PDA

View Full Version : Scientific study of why hard drives fail



TruckStuff
02-19-2007, 07:15 AM
From Google, one of the largest users of cheap. off-the-shelf hard drives:
Massive Google hard drive survey turns up very interesting things

Posted Feb 18th 2007 9:47PM by Ryan Block

When your server farm is in the hundreds of thousands and you're using cheap, off-the-shelf hard drives as your primary means of storage, you've probably good a pretty damned good data set for looking at the health and failure patterns of hard drives. Google studied a hundred thousand SATA and PATA drives with between 80 and 400GB storage and 5400 to 7200rpm, and while unfortunately they didn't call out specific brands or models that had high failure rates, they did find a few interesting patterns in failing hard drives. One of those we thought was most intriguing was that drives often needed replacement for issues that SMART drive status polling didn't or couldn't determine, and 56% of failed drives did not raise any significant SMART flags (and that's interesting, of course, because SMART exists solely to survey hard drive health); other notable patterns showed that failure rates are indeed definitely correlated to drive manufacturer, model, and age; failure rates did not correspond to drive usage except in very young and old drives (i.e. heavy data "grinding" is not a significant factor in failure); and there is less correlation between drive temperature and failure rates than might have been expected, and drives that are cooled excessively actually fail more often than those running a little hot. Normally we'd recommend you go on ahead and read the document, but be ready for a seriously academic and scientific analysis. http://www.engadget.com/2007/02/18/massive-google-hard-drive-survey-turns-up-very-interesting-thing/

Link to study: http://labs.google.com/papers/disk_failures.pdf

renovation
02-19-2007, 07:25 AM
Good find TruckStuff. :) So we should save our money and buy better ide drives! So from this study I have to agree keeping a drive cool may be your best hope for long life!

I try to always put a cooling fan in line with a harddrive.

johnnymk
02-19-2007, 09:13 AM
Good find TruckStuff. :) So we should save our money and buy better ide drives! So from this study I have to agree keeping a drive cool may be your best hope for long life!

I try to always put a cooling fan in line with a harddrive.If I read correctly, there is no correlation between a cool drive and a moderately hot drive.

InfiniteNothing
02-19-2007, 09:16 AM
I'm betting the actual temperature is less important than how many cold starts the drive has.

johnnymk
02-19-2007, 09:20 AM
I'm betting the actual temperature is less important than how many cold starts the drive has.

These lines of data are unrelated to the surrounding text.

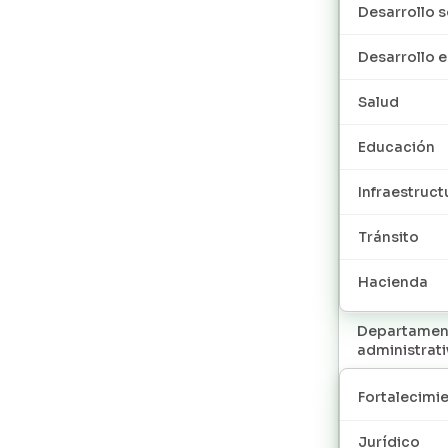
Desarrollo s
Desarrollo
Salud
Educación
Infraestruct
Tránsito
Hacienda
Departamen
administrat
Fortalecimie
Jurídico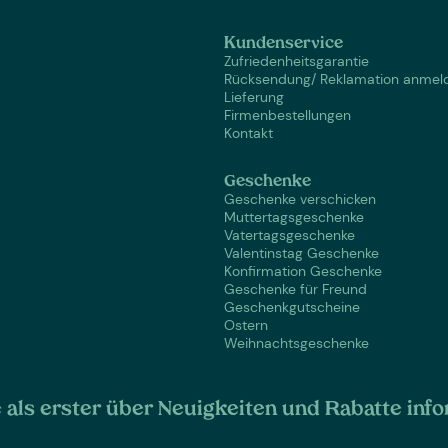
Kundenservice
Zufriedenheitsgarantie
Rücksendung/ Reklamation anmel
Lieferung
Firmenbestellungen
Kontakt
Geschenke
Geschenke verschicken
Muttertagsgeschenke
Vatertagsgeschenke
Valentinstag Geschenke
Konfirmation Geschenke
Geschenke für Freund
Geschenkgutscheine
Ostern
Weihnachtsgeschenke
als erster über Neuigkeiten und Rabatte info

Wouldn't you think that at Google that the drives are being accessed continously 24 hours per day?

zippyjuan
02-19-2007, 11:41 AM
BBC's report on it:

Hard disk test 'surprises' Google

Hard disks are getting smaller with greater storage
The impact of heavy use and high temperatures on hard disk drive failure may be overstated, says a report by three Google engineers.
The report examined 100,000 commercial hard drives, ranging from 80GB to 400GB in capacity, used at Google since 2001.

The firm uses "off-the-shelf" drives to store cached web pages and services.

"Our data indicate a much weaker correlation between utilisation levels and failures than previous work has suggested," the authors noted.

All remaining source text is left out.